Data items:
- Opening Delimiter -

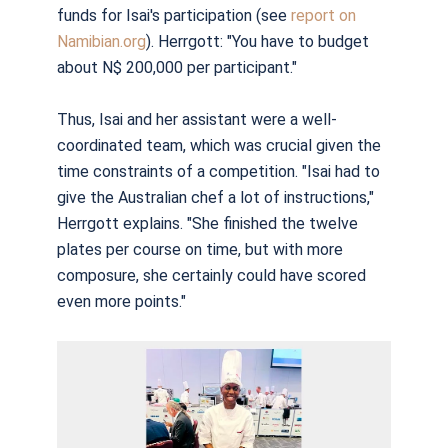
funds for Isai's participation (see
report on
Namibian.org
). Herrgott: "You have to budget
about N$ 200,000 per participant."
Thus,
I
s
ai and her assistant were a well-
coordinated team, which was crucial given the
time constraints of a competition. "Isai had to
give the Australian chef a lot of instructions,"
Herrgott explains. "She finished the twelve
plates per course on time, but with more
composure, she certainly could have scored
even more points."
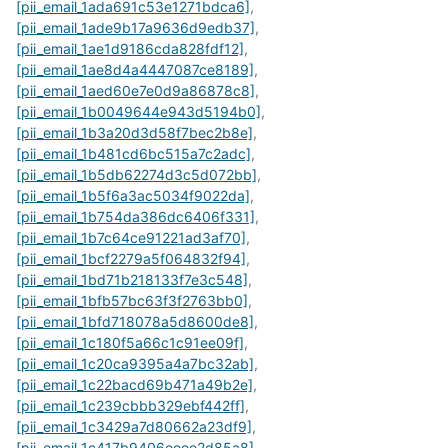
[pii_email_1ada691c53e1271bdca6]
,
[pii_email_1ade9b17a9636d9edb37]
,
[pii_email_1ae1d9186cda828fdf12]
,
[pii_email_1ae8d4a4447087ce8189]
,
[pii_email_1aed60e7e0d9a86878c8]
,
[pii_email_1b0049644e943d5194b0]
,
[pii_email_1b3a20d3d58f7bec2b8e]
,
[pii_email_1b481cd6bc515a7c2adc]
,
[pii_email_1b5db62274d3c5d072bb]
,
[pii_email_1b5f6a3ac5034f9022da]
,
[pii_email_1b754da386dc6406f331]
,
[pii_email_1b7c64ce91221ad3af70]
,
[pii_email_1bcf2279a5f064832f94]
,
[pii_email_1bd71b218133f7e3c548]
,
[pii_email_1bfb57bc63f3f2763bb0]
,
[pii_email_1bfd718078a5d8600de8]
,
[pii_email_1c180f5a66c1c91ee09f]
,
[pii_email_1c20ca9395a4a7bc32ab]
,
[pii_email_1c22bacd69b471a49b2e]
,
[pii_email_1c239cbbb329ebf442ff]
,
[pii_email_1c3429a7d80662a23df9]
,
[pii_email_1c417b9406eeee2d85a8]
,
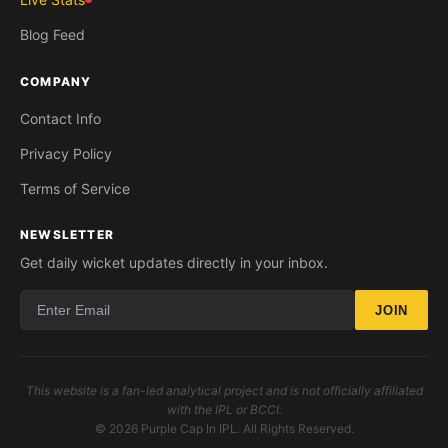
Blog Feed
COMPANY
Contact Info
Privacy Policy
Terms of Service
NEWSLETTER
Get daily wicket updates directly in your inbox.
JOIN
This website is a fan-led analytical project and is not officially affiliated
with the IPL or BCCI.
© 2026 Purple Cap In IPL. All Rights Reserved.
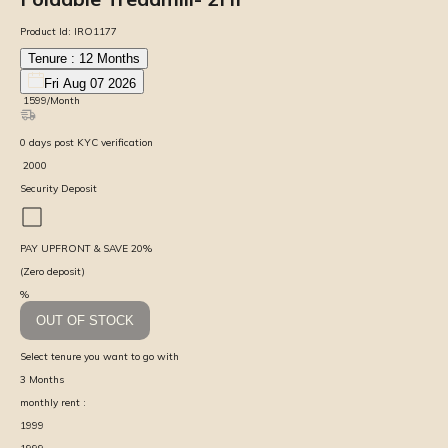
Product Id:
IRO1177
Tenure :
12
Months
Fri Aug 07 2026
₹
1599
/Month
0
days
post KYC verification
₹
2000
Security Deposit
PAY UPFRONT & SAVE
20
%
(Zero deposit)
%
OUT OF STOCK
Select tenure you want to go with
3
Months
monthly rent :
1999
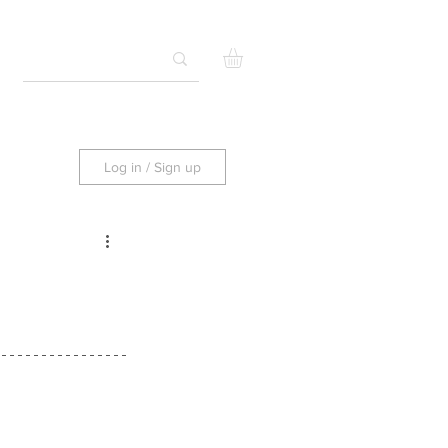
Log in / Sign up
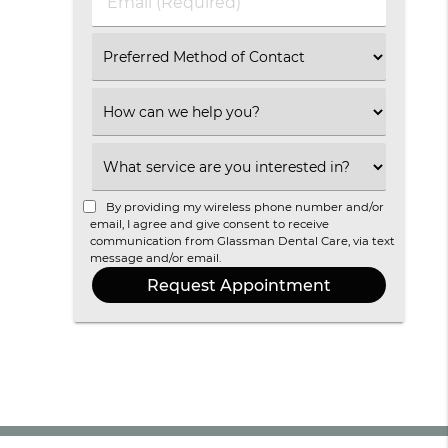
Email
(Required)
Select
an
Option
Select
an
Option
Select
an
Option
By providing my wireless phone number and/or
email, I agree and give consent to receive
communication from Glassman Dental Care, via text
message and/or email.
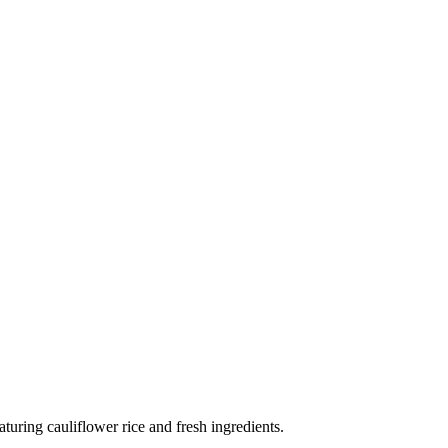
aturing cauliflower rice and fresh ingredients.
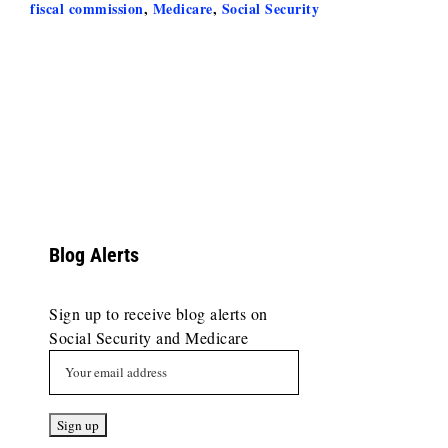
fiscal commission
,
Medicare
,
Social Security
Blog Alerts
Sign up to receive blog alerts on
Social Security and Medicare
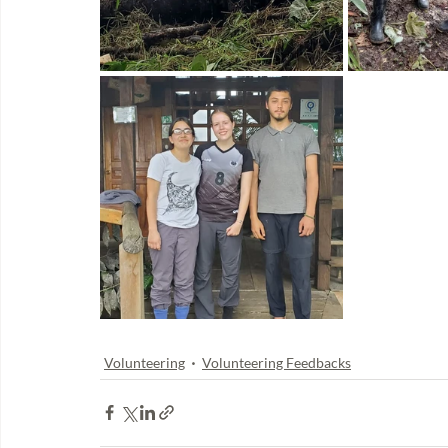
Volunteering
Volunteering Feedbacks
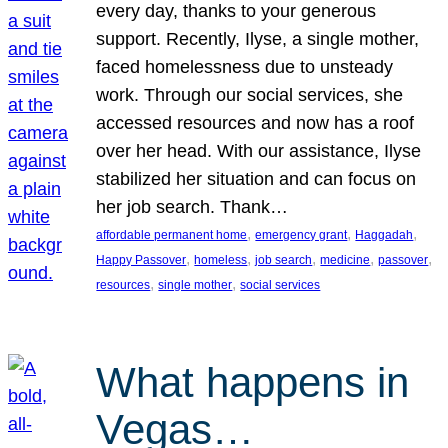
every day, thanks to your generous
support. Recently, Ilyse, a single mother,
faced homelessness due to unsteady
work. Through our social services, she
accessed resources and now has a roof
over her head. With our assistance, Ilyse
stabilized her situation and can focus on
her job search. Thank…
, 
, 
, 
affordable permanent home
emergency grant
Haggadah
, 
, 
, 
, 
, 
Happy Passover
homeless
job search
medicine
passover
, 
, 
resources
single mother
social services
What happens in
Vegas…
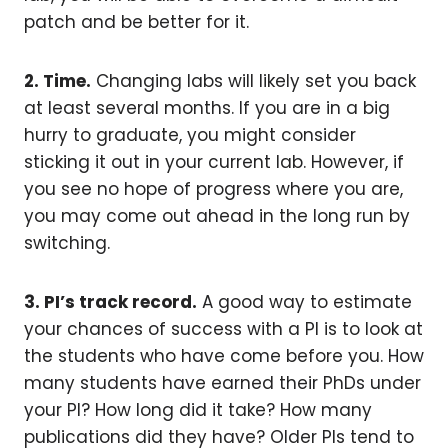
patch and be better for it.
2. Time.
Changing labs will likely set you back
at least several months. If you are in a big
hurry to graduate, you might consider
sticking it out in your current lab. However, if
you see no hope of progress where you are,
you may come out ahead in the long run by
switching.
3. PI’s track record.
A good way to estimate
your chances of success with a PI is to look at
the students who have come before you. How
many students have earned their PhDs under
your PI? How long did it take? How many
publications did they have? Older PIs tend to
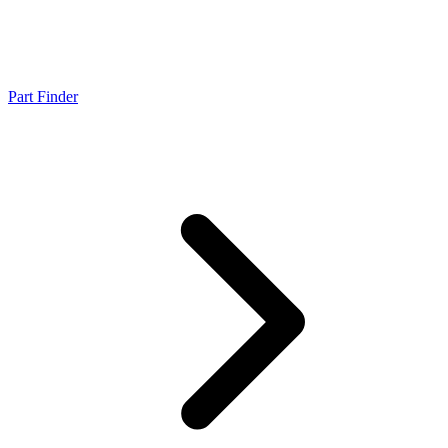
Part Finder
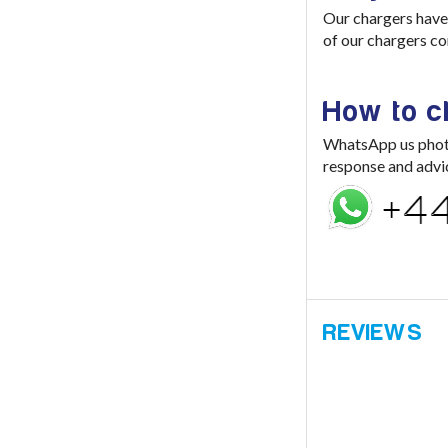
Our chargers have 
of our chargers co
How to 
WhatsApp us photo 
response and advi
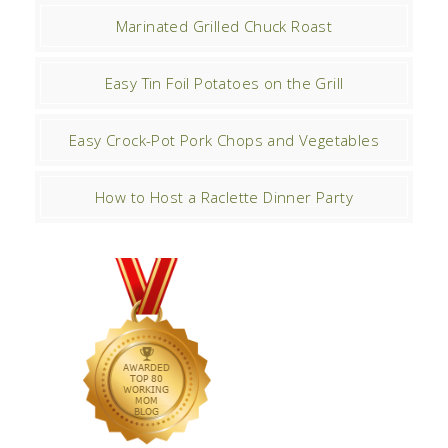
Marinated Grilled Chuck Roast
Easy Tin Foil Potatoes on the Grill
Easy Crock-Pot Pork Chops and Vegetables
How to Host a Raclette Dinner Party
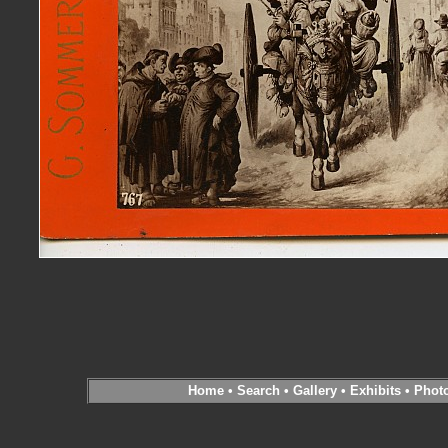
Home
•
Search
•
Gallery
•
Exhibits
•
Phot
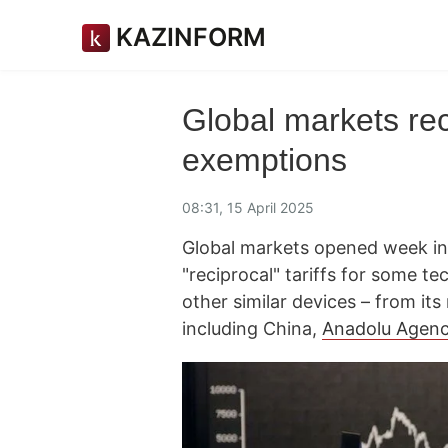
KAZINFORM
Global markets rec
exemptions
08:31, 15 April 2025
Global markets opened week in
"reciprocal" tariffs for some t
other similar devices – from its 
including China,
Anadolu Agen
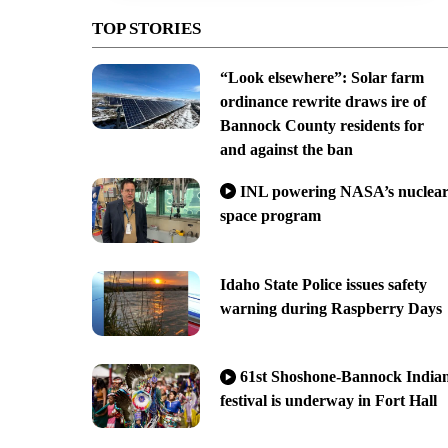
TOP STORIES
“Look elsewhere”: Solar farm
ordinance rewrite draws ire of
Bannock County residents for
and against the ban
INL powering NASA’s nuclea
space program
Idaho State Police issues safety
warning during Raspberry Days
61st Shoshone-Bannock India
festival is underway in Fort Hall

- Closing Delimiter -

## Task directions
Each line of the data in which the string "have" appears needs to be copied.

## Written solution
). Herrgott: "You have to budget
composure, she certainly could have scored
the students who have come before you. How
many students have earned their PhDs under
publications did they have? Older PIs tend to
Our chargers have 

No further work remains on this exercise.